The current generation of revision control tools is peer-to-peer in
nature.  All of these systems have dropped the dependency on a single
central server, and allow people to distribute their revision control
data to where it's actually needed.  Collaboration over the Internet
has moved from constrained by technology to a matter of choice and
consensus.  Modern tools can operate offline indefinitely and
autonomously, with a network connection only needed when syncing
changes with another repository.

\section{A few of the advantages of distributed revision control}

Even though distributed revision control tools have for several years
been as robust and usable as their previous-generation counterparts,
people using older tools have not yet necessarily woken up to their
advantages.  There are a number of ways in which distributed tools
shine relative to centralised ones.

For an individual developer, distributed tools are almost always much
faster than centralised tools.  This is for a simple reason: a
centralised tool needs to talk over the network for many common
operations, because most metadata is stored in a single copy on the
central server.  A distributed tool stores all of its metadata
locally.  All else being equal, talking over the network adds overhead
to a centralised tool.  Don't underestimate the value of a snappy,
responsive tool: you're going to spend a lot of time interacting with
your revision control software.

Distributed tools are indifferent to the vagaries of your server
infrastructure, again because they replicate metadata to so many
locations.  If you use a centralised system and your server catches
fire, you'd better hope that your backup media are reliable, and that
your last backup was recent and actually worked.  With a distributed
tool, you have many backups available on every contributor's computer.
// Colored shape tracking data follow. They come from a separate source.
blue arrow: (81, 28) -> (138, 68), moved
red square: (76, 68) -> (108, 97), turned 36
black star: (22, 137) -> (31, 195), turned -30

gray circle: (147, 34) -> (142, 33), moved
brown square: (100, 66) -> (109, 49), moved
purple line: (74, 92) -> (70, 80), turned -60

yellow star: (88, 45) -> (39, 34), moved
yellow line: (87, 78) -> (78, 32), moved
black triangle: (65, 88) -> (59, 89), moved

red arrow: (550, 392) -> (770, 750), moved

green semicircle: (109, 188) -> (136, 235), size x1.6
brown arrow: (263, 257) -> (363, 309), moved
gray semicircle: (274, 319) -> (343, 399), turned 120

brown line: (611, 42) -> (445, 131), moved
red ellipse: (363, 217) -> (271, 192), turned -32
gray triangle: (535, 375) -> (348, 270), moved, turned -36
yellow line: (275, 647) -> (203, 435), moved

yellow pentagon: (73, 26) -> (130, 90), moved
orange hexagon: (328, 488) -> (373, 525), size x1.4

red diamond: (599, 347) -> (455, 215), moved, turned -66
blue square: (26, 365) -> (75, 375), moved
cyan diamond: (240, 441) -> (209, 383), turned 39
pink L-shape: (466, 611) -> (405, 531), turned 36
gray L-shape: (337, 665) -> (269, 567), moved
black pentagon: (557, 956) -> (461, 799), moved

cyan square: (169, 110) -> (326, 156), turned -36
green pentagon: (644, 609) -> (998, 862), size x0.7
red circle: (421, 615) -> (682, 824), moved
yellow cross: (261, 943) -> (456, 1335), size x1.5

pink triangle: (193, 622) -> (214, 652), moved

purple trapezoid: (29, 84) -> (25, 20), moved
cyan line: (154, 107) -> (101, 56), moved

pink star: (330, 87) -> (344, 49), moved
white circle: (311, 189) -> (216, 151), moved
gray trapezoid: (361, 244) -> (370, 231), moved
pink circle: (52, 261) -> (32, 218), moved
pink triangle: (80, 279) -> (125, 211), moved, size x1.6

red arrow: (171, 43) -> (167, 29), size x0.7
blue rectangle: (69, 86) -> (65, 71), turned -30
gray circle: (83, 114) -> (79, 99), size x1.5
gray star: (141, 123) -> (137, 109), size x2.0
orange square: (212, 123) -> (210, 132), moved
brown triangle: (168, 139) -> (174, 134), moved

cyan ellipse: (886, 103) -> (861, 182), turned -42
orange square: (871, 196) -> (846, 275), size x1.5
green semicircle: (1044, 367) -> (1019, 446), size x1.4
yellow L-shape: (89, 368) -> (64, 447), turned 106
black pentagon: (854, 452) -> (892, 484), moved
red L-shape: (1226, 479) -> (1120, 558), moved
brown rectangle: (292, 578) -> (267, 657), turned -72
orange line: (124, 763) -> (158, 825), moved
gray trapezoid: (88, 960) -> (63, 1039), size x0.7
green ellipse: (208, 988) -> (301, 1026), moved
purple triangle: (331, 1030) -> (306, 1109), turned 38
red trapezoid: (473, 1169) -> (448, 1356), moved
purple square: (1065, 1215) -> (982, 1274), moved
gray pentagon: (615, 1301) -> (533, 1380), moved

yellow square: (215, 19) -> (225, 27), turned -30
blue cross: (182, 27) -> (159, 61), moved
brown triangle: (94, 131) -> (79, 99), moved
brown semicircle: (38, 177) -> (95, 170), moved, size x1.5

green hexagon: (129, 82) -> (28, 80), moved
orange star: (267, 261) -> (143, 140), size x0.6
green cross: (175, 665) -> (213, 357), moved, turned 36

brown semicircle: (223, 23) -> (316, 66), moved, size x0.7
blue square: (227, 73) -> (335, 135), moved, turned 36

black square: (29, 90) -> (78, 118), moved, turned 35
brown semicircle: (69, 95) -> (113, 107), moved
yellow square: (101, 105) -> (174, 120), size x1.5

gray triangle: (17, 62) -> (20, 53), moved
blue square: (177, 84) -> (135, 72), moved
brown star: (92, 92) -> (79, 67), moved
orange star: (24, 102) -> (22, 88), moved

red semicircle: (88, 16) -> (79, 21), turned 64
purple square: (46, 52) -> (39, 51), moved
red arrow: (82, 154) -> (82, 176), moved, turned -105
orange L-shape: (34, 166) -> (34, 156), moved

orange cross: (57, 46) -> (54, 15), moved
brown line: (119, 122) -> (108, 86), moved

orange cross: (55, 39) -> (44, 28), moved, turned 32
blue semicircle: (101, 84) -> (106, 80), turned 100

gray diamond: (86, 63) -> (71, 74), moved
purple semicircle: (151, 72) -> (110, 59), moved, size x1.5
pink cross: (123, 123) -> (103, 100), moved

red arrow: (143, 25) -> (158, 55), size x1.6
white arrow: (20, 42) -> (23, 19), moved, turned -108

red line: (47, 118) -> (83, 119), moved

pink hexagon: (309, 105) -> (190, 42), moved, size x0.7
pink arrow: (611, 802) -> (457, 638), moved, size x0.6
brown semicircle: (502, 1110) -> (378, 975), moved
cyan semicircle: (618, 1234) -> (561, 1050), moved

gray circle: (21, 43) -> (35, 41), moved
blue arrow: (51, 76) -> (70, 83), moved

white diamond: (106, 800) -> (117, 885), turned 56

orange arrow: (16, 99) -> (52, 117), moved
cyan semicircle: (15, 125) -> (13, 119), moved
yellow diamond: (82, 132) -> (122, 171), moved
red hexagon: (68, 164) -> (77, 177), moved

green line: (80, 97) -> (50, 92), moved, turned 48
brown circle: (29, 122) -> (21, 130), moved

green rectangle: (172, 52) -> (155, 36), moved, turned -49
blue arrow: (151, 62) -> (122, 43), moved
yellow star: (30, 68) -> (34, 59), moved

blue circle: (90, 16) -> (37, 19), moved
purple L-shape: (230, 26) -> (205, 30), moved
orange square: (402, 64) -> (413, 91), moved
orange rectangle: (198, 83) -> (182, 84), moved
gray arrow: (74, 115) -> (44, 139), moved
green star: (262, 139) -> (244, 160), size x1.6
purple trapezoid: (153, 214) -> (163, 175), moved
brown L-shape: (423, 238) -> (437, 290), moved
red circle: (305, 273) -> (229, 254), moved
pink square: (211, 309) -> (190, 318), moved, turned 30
The reliability of your network will affect distributed tools far less
than it will centralised tools.  You can't even use a centralised tool
without a network connection, except for a few highly constrained
commands.  With a distributed tool, if your network connection goes
down while you're working, you may not even notice.  The only thing
you won't be able to do is talk to repositories on other computers,
something that is relatively rare compared with local operations.  If
you have a far-flung team of collaborators, this may be significant.

\subsection{Advantages for open source projects}

If you take a shine to an open source project and decide that you
would like to start hacking on it, and that project uses a distributed
revision control tool, you are at once a peer with the people who
consider themselves the ``core'' of that project.  If they publish
their repositories, you can immediately copy their project history,
start making changes, and record your work, using the same tools in
the same ways as insiders.  By contrast, with a centralised tool, you
must use the software in a ``read only'' mode unless someone grants
you permission to commit changes to their central server.  Until then,
you won't be able to record changes, and your local modifications will
be at risk of corruption any time you try to update your client's view
of the repository.

\subsubsection{The forking non-problem}

It has been suggested that distributed revision control tools pose
some sort of risk to open source projects because they make it easy to
``fork'' the development of a project.  A fork happens when there are
differences in opinion or attitude between groups of developers that
cause them to decide that they can't work together any longer.  Each
side takes a more or less complete copy of the project's source code,
and goes off in its own direction.

Sometimes the camps in a fork decide to reconcile their differences.
With a centralised revision control system, the \emph{technical}
process of reconciliation is painful, and has to be performed largely
by hand.  You have to decide whose revision history is going to
``win'', and graft the other team's changes into the tree somehow.
This usually loses some or all of one side's revision history.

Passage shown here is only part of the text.